Writing More, Faster and Better, Suffering Less

One of the main problems you may have with your writing projects is having too many of them, each of which takes too long to do.

How might you put “more” and “faster” together, when it’s already so difficult to write slowly?

Let’s consider the possibility that starting a writing task by working at it carefully and painstakingly may not be the most efficient way to
get it done.  (Note the etymology of the word “painstaking,” which seems to include “being in pain,” as well as “taking pains” in an
attempt to “get it right the first time”.)

Writing to “get it right the first time” is like driving a car with the emergency brake on.  In order to write more good stuff faster, and
suffer less, you need to focus on removing the stalling, obsessing, and nitpicking from your composing process, and to think about a
different kind of process.

Writing slowly is often a stop and start operation.  But if you pay attention to your own thought processes, and try writing down whatever comes into your head in the course of a few minutes, you’ll note that your transcription moves quickly, and sometimes presents you with surprising ideas.

Here’s a different way to write that can produce less suffering:

–When you start out, try writing faster, and lowering your standards (this isn’t a typo, I really mean to say “lowering”).

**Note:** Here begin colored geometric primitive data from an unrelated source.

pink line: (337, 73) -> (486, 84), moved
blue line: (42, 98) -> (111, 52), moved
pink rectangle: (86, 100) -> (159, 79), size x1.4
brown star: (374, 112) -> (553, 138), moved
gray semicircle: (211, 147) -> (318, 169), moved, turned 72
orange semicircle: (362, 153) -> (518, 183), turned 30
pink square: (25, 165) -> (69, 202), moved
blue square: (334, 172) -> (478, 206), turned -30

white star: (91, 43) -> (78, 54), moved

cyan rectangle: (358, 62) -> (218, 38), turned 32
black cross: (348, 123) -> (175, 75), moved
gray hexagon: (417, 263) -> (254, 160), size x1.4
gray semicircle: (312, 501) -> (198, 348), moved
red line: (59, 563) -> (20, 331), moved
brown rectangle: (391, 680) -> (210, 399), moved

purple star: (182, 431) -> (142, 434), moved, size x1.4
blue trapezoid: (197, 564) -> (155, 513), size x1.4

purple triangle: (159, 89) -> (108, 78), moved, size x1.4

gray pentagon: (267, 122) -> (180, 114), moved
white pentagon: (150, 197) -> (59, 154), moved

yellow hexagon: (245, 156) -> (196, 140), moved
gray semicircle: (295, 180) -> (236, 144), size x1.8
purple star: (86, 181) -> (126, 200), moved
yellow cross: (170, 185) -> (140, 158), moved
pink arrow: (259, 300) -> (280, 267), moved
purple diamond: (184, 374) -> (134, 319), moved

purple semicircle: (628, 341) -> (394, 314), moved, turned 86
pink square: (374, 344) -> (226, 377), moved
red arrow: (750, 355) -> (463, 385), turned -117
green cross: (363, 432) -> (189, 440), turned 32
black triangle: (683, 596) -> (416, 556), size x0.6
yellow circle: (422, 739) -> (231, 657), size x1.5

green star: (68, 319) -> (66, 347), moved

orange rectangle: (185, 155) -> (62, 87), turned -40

–Don’t allow yourself to get stuck on one idea, or seduced by working on a very small piece of your prose for too long.  Your aim should be to get as much of a zero draft as possible, as quickly as you can. Later on, you can revise to your heart’s content, and work toward “getting it perfectly right,” so long as you realize that you’ll only approach, and not achieve that goal.

One of the liberating surprises if you tackle “writer’s block” is that writing cures anxiety.

A few more observations:

–Writing slowly tends to increase anxiety;

–Writing quickly tends to diminish anxiety, to get you past it, and into your real work;

–Being overimpressed by your own anxiety isn’t useful.

–But writing scared can be very useful:

If you can’t bear to ignore your fright, write about it while in the midst of your text (just remember to delete it before you pass your
paper on to your coauthor!);

Some writing anxiety is quite functional: it provides the edge that you need to leap into a project;

It’s useful to find out that you don’t need to wait for your anxiety to go away in order to write.

There is a joke about this problem among therapists who work with academics: that there are more efficient ways than psychoanalysis to cure writer’s block (this is what passes for humor in my profession). I’m a clinical psychologist, deeply invested in helping people understand what holds them back in their lives.  One of the things I’ve found out in the course of a career devoted to working with stuck writers is that pragmatic and behavioral stategies are often of much more use to them in getting their writing work done than deep therapy (I send them off to other therapists to deal with their other pain), that indeed, writing can cure (some) anxiety.

Writing faster accomplishes several things at once:

–It breaks through the stuckness that often occurs when you set out to “get it perfect the first time,” and allows you to get past “first
sentence terror.”

–It gets a lot of ideas written–and it doesn’t matter that not all of them are fit for the final product, or even necessarily correct.

–It encourages thinking, because it more closely matches the speed at which ideas come.  Slow writing can make us forget or ignore the ideas that speed through our minds, these thoughts that are a potential source of our richest work.